Erin Madden reports in the Winnipeg Free Press that twelve-year-old Colin Johnson has had juvenile rheumatoid arthritis since he was a toddler. The point of the article is not only to talk about how much Colin has suffered with his disease, and his bravery to do so, but that he is a volunteer for the Manitoba Arthritis Association in preparation for a May 15th “Walk to Fight Arthritis.” Moreover, Colin has influenced his school to undertake a virtual walk for arthritis, something he hopes other schools will do because it would teach children how important volunteerism is to communities.
For example, the article states:
“Each and every day, Colin Johnson is forced to deal with the pain of swollen joints and stiffness that comes from having juvenile rheumatoid arthritis. The disease prohibits Colin from doing some of the things he would like to do, which is especially tough considering he is just 12 years old. Diagnosed at just 19 months old, Colin’s dealing with the disease has always been a way of life.
But he’s hoping it doesn’t always have to be this way. That’s why Colin became a volunteer with the Arthritis Society of Manitoba.

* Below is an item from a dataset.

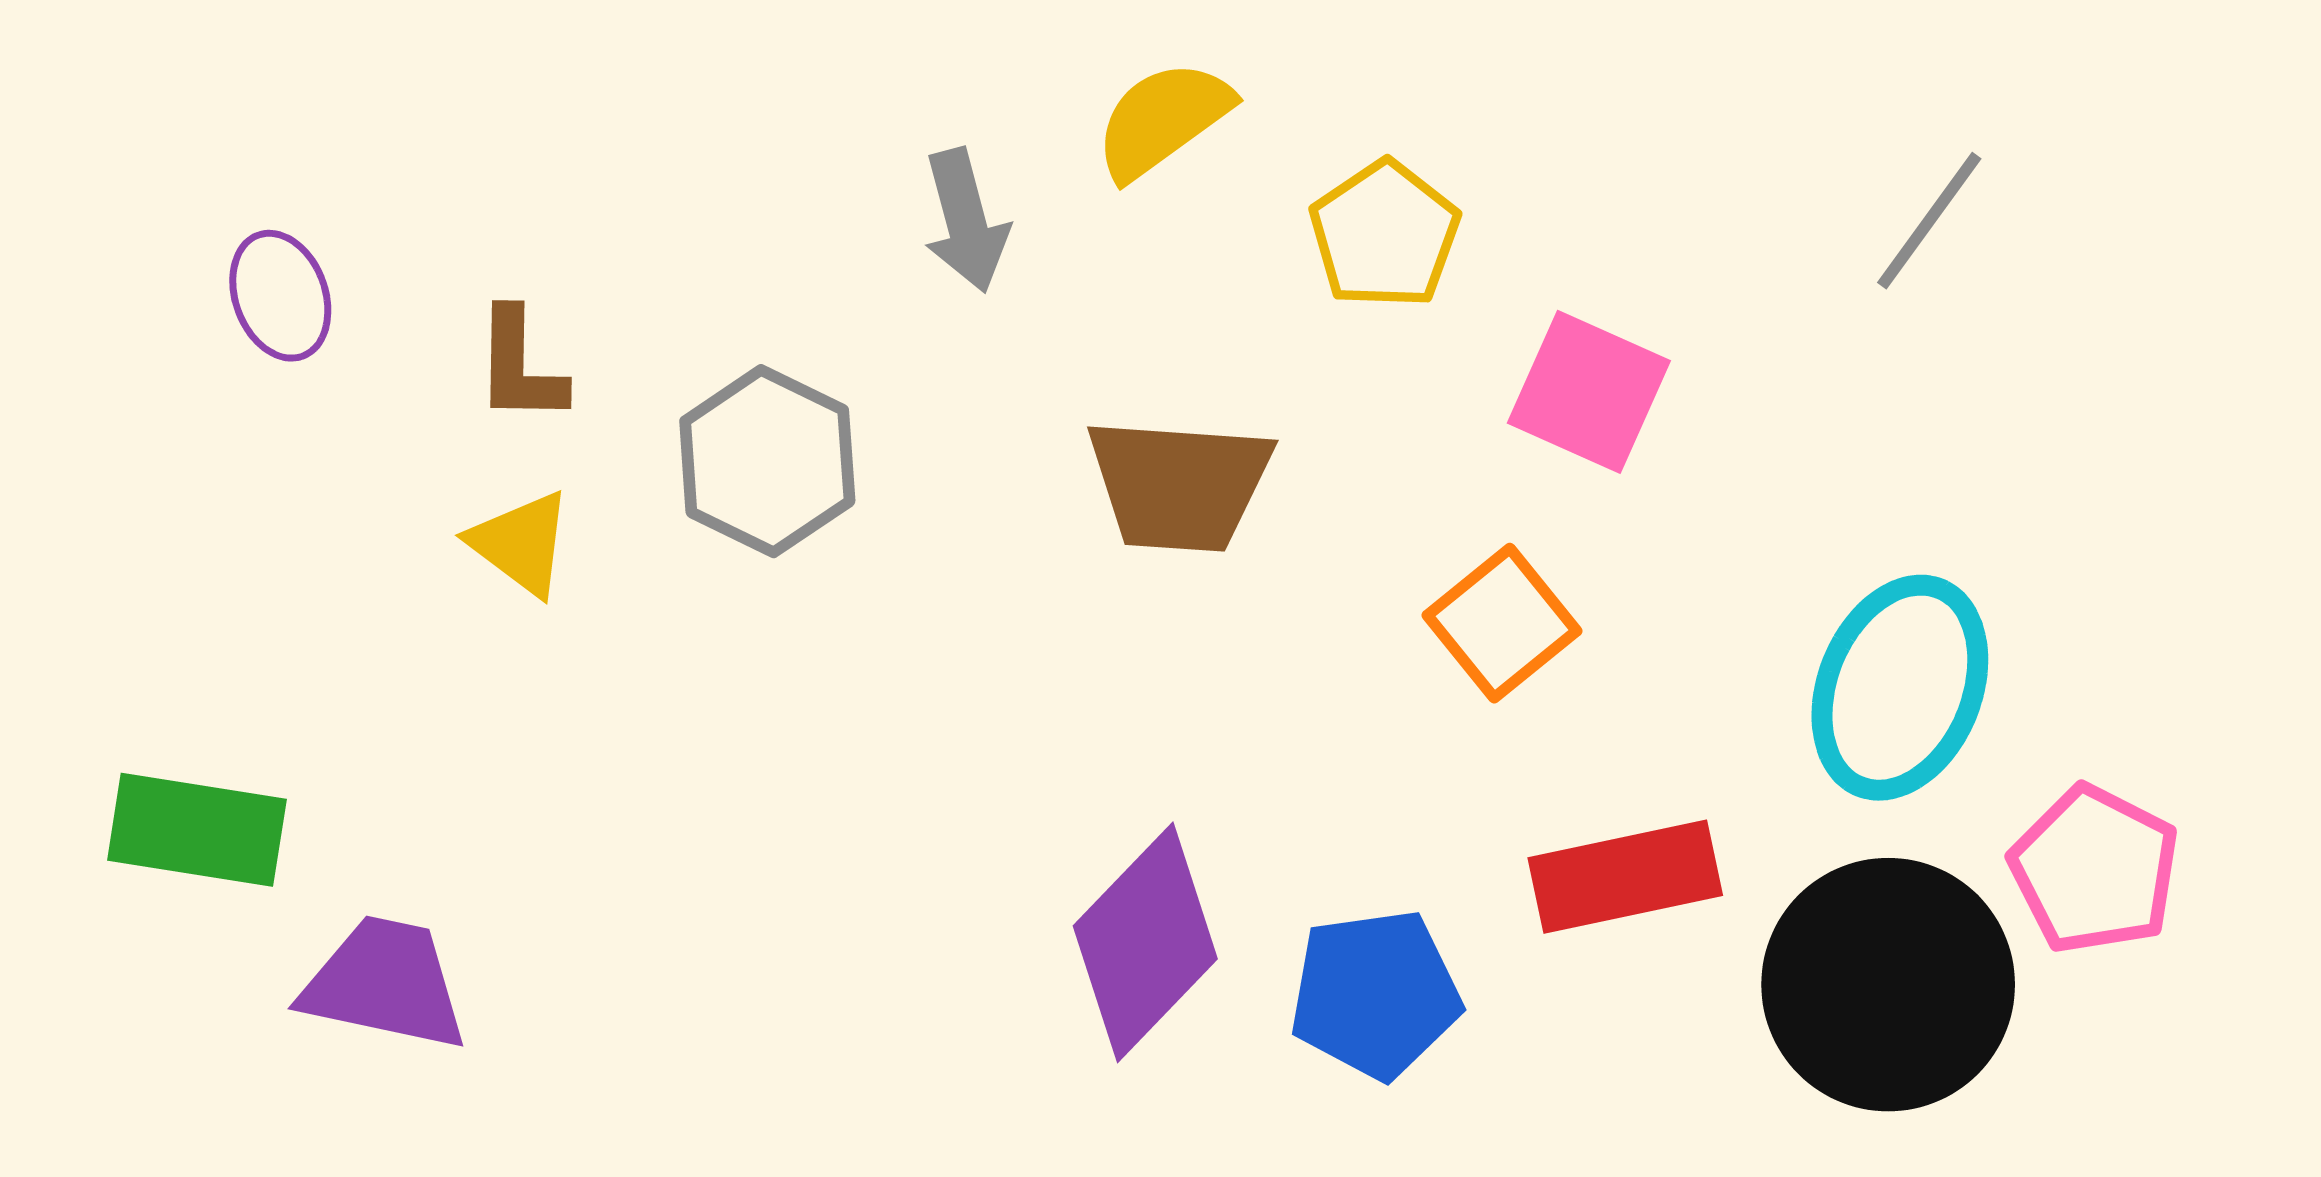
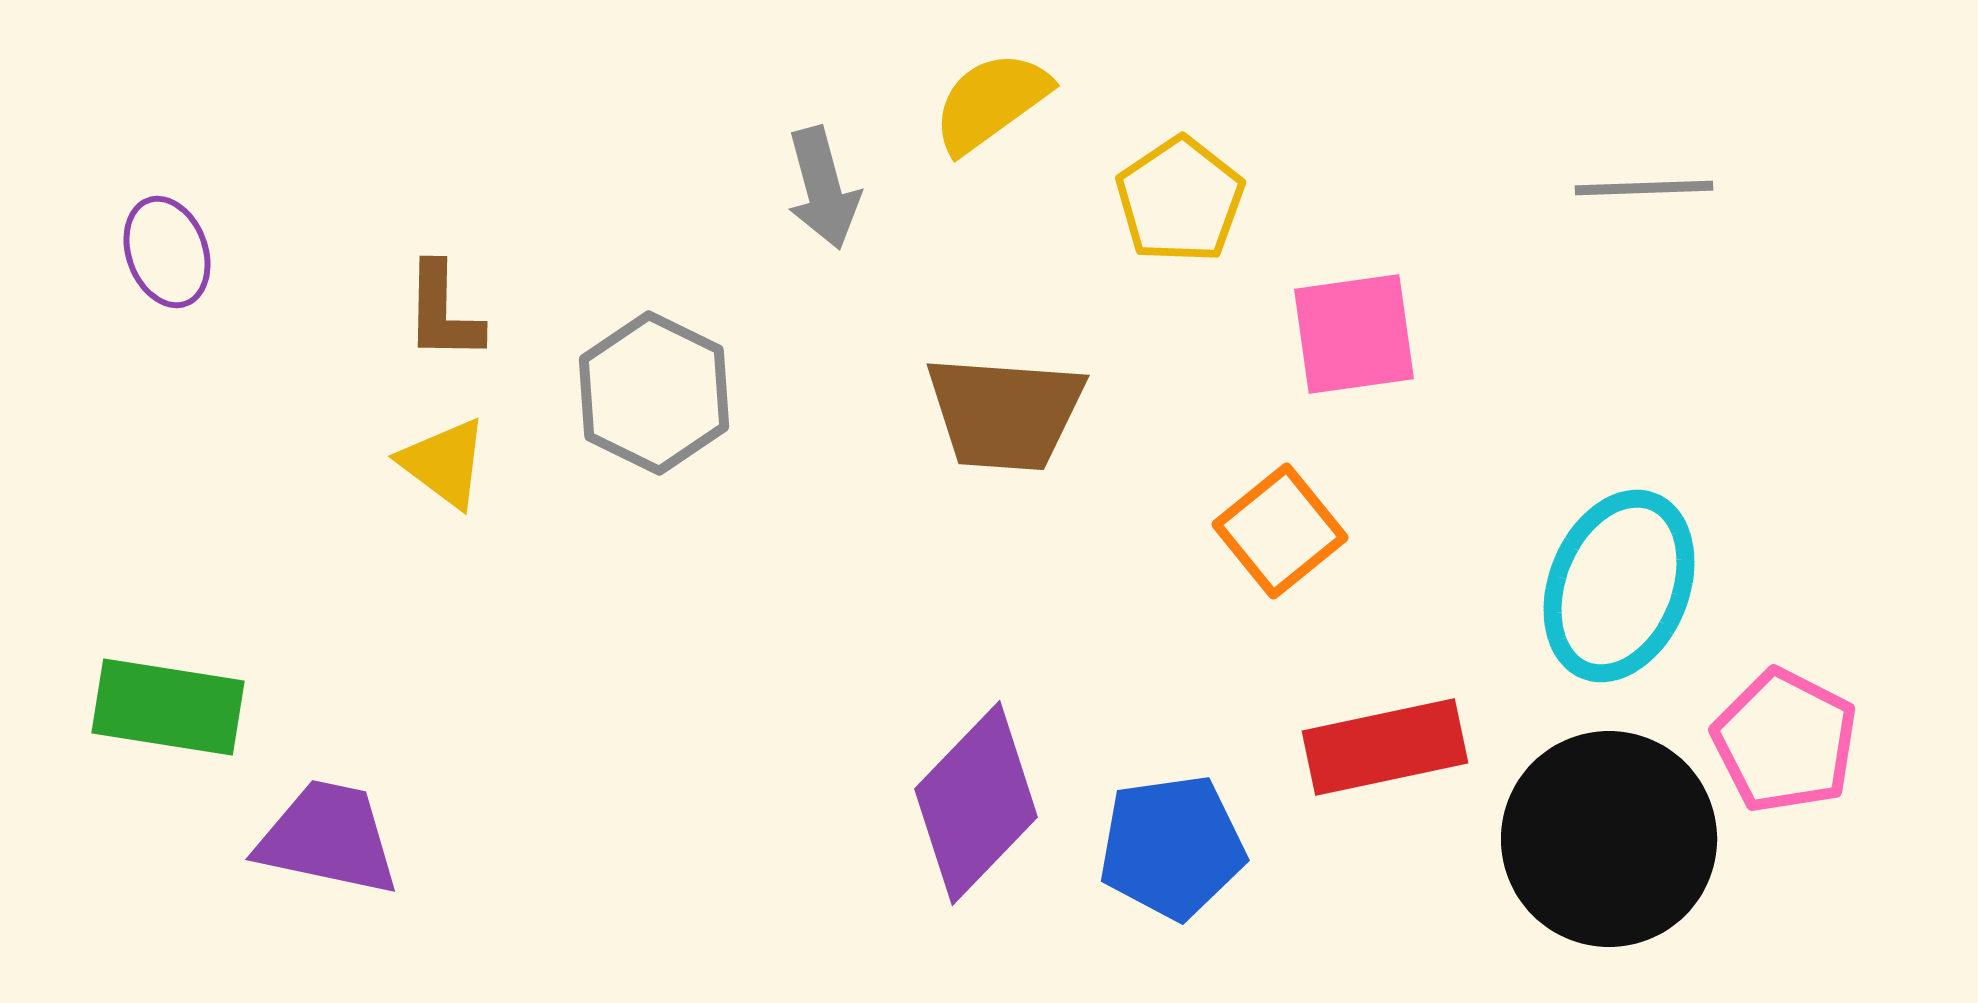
gray line: (1929, 221) -> (1644, 188), turned 52
purple ellipse: (280, 296) -> (167, 252), moved
pink square: (1589, 392) -> (1354, 334), turned -32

‘When I was two, I got splints on my arms and legs. When I was in kindergarten and Grade 1, I had surgery done on my knees to help deal with the inflammation. I had to take lots of medicine and I had to use a walker. One time, it was so bad we had to take a wheelchair to the mall,’ Colin said, speaking of why he hopes he can be a part of finding a cure.
The sixth grader was recruited by the arthritis society after he was featured in a local newspaper story for his musical accomplishments.
This year, Colin will serve as the ambassador for the non-profit’s fundraising walk, The Walk to Fight Arthritis, on May 15 at Assiniboine Park. His story and voice are featured in public-service announcements for the event and Colin has spent time distributing information and educational materials at public events to help promote it.”
Check the link for the rest of the story.
Commentary: I posted this story for a couple of reasons. First, I published it in memory of my mother who suffered from rheumatoid arthritis for the latter part of her life, actually requiring she retire from the federal civil service in her mid 50s because she had no use of her hands. I also published it because it shows that there are many types of special needs that require special services and public funding from our education and health care systems — something some parent advocacy groups seem to forget.